My last book club gathering included an off-topic discussion of the various unexpected new things members’ aging parents were doing. Making maple syrup. Taking water aerobics. Learning to paint. I have a seventy-nine-year-old man in my Gentle Yoga class who is learning this skill for the first time. Everyday novelties can open doors and break old patterns.

A few years ago I read a study done by a professor at Northern Arizona University on inducing happiness. His experiment involved having people do random acts of kindness, take on small achievable new goals and reach them, and make minor variations in their routines. Compared to a control group, the people who made these little changes became measurably happier.

Taking minor risks like trying new books, activities or foods can add up. When I try something new and different, not only do I feel the satisfaction of achievement but the quality of my attention changes. With awareness, even the familiar can become new and different.

 *****

The Scottish Movie

https://www.goodreads.com/book/show/15841493-the-scottish-movie

 

 

But I HAVE to Finish It: Cleaning One’s Literary Plate

My book club met last night and one member was debating whether or not to complete a Pulitzer Prize winning modern classic that was last month’s selection. A good book, but it didn’t engage her. We all admitted to our discomfort about not finishing a book. I’m the only one in the club who writes reviews, so the other members’ reluctance has nothing to do with that. It’s the relationship with the book. We respect them, and feel guilty about giving up on them.

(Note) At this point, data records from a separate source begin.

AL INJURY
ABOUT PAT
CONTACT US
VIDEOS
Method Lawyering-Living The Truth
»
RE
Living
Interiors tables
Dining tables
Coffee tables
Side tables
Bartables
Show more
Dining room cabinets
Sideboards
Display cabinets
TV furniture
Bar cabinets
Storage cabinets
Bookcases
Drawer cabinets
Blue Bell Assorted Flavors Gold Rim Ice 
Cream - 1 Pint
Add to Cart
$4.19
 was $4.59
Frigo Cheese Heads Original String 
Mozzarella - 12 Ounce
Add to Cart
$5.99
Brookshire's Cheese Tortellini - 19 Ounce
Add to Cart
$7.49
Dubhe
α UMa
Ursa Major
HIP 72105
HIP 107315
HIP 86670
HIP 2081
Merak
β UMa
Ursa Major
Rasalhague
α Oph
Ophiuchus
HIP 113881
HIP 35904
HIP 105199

 This came up on the same day I posted what I think may be my last two star review. I don’t regret reading the other books I rated that low because they had strengths that made me care, and made me want to critique them like a beta reader. This last one exhausted me. I never should have made myself finish reading it, and reviewing took hours of self-torment about how to say what I thought without being cruel or snarky. The only thing that kept me going was that I had agreed to review it. Even though the group I was reviewing for says it’s okay to stop reading, no questions asked, I felt obligated due to a shortage of reviewers.

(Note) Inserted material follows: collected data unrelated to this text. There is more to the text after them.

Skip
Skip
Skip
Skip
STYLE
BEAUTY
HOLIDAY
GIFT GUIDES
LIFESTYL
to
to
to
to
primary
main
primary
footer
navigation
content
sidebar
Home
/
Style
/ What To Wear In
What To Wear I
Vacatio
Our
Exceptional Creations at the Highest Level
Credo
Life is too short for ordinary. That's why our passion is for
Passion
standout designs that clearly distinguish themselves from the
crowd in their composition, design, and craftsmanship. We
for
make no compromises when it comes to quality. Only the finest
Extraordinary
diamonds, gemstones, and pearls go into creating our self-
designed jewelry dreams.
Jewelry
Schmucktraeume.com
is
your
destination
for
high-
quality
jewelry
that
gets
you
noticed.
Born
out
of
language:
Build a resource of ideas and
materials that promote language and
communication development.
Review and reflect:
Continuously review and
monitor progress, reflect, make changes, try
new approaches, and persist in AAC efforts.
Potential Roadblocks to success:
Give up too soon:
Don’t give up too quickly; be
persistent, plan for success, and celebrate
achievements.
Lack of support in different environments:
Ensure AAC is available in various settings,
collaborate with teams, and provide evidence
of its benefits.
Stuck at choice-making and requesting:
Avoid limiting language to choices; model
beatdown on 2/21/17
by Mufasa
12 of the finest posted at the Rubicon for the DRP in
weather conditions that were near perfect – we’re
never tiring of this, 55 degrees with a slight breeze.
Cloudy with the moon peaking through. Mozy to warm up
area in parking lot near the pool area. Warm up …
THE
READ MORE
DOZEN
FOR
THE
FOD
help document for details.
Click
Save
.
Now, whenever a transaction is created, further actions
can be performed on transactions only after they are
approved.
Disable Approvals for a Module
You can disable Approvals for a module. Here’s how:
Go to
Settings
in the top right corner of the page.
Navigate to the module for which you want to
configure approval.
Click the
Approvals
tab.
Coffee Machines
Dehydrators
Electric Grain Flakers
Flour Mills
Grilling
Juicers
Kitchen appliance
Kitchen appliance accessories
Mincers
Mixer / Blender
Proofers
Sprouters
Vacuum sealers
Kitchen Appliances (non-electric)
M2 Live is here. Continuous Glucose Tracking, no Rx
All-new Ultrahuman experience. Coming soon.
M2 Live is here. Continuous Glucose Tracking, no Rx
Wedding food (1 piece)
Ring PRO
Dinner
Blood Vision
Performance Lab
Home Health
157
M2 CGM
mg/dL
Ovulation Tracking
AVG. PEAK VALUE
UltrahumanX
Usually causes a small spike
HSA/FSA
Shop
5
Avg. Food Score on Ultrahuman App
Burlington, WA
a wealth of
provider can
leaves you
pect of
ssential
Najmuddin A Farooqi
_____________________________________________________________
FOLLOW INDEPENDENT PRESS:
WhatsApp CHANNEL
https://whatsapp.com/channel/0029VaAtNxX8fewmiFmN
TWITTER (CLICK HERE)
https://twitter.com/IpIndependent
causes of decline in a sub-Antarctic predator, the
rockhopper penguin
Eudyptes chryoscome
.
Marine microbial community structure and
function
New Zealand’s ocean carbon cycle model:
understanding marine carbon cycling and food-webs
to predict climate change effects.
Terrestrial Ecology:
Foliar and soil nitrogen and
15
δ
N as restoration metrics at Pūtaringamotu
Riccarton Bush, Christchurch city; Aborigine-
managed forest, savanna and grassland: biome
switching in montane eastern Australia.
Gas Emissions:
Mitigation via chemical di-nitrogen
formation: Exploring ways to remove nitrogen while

Other people have liked this book. I didn’t. How important is that, compared to the stress of reading it and the greater stress of reviewing it? I think there are some people who take pleasure in writing bad reviews, but I’m not one of them.  If I’d cut loose and verbally torn the book up, that would have been easy but self-indulgent, and no use to readers in deciding if they might like the book or not. I revise reviews obsessively for days, especially the bad ones. I enjoy polishing the good ones and the in-between ones, but the bad ones are torment, out of proportion to their importance. My opinion is not that valuable, and I’m not being paid. Reviews are useful, but I can stop reading and write “did not finish and be done with it. If everyone did that, though, no one would ever get a bad review, just a “did not finish”, which is uninformative to prospective readers. Some get distrustful when an author has only good reviews. They think that the writer must have bought them, or had friends and family write them, even if the good reviews are genuine.  Also, I’ve read many posts on Goodreads in which people say that the things a reviewer disliked in a critical review made them want to read a book. The mean, vitriolic reviews get disregarded. The thoughtful bad reviews don’t.

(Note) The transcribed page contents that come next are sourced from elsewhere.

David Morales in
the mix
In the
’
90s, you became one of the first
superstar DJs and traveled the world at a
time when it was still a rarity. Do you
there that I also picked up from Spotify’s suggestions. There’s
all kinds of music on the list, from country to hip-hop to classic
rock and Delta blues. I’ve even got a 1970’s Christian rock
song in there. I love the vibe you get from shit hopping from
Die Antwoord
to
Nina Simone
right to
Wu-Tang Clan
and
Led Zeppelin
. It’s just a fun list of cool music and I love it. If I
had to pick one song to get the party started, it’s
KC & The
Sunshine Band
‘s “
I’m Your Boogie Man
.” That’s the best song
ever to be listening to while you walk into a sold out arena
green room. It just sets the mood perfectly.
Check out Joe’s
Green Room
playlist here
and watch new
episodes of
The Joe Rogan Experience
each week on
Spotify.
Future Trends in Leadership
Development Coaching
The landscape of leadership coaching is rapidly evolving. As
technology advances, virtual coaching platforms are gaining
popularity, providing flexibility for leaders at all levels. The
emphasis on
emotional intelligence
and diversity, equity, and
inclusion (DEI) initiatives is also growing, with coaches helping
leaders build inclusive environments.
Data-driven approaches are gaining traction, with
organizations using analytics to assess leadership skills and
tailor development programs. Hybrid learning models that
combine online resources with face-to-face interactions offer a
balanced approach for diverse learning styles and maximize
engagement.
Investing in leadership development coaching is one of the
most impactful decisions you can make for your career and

Still, I hate writing them. It’s much worse than getting them. I can read a critical reaction to my own work and be done with it. I decide if I see a valid problem pointed out that can make me a better writer in future books, a perception so at odds with most reviews that it’s not important, or simply an expression of taste for a different kind of book. It takes a minute. But when I’m reviewing I don’t think of it as something the author or potential reader will move through that way. Maybe I take it too seriously. For now, I’ll review what I finish, and I’ll only finish what I find valuable to read, whether it’s for pleasure and entertainment or for making me think and learn, deepening my perspective. If I don’t like a book, I’m letting it go. I need to spend my time writing, and reading other books.

How do you feel about not finishing a book?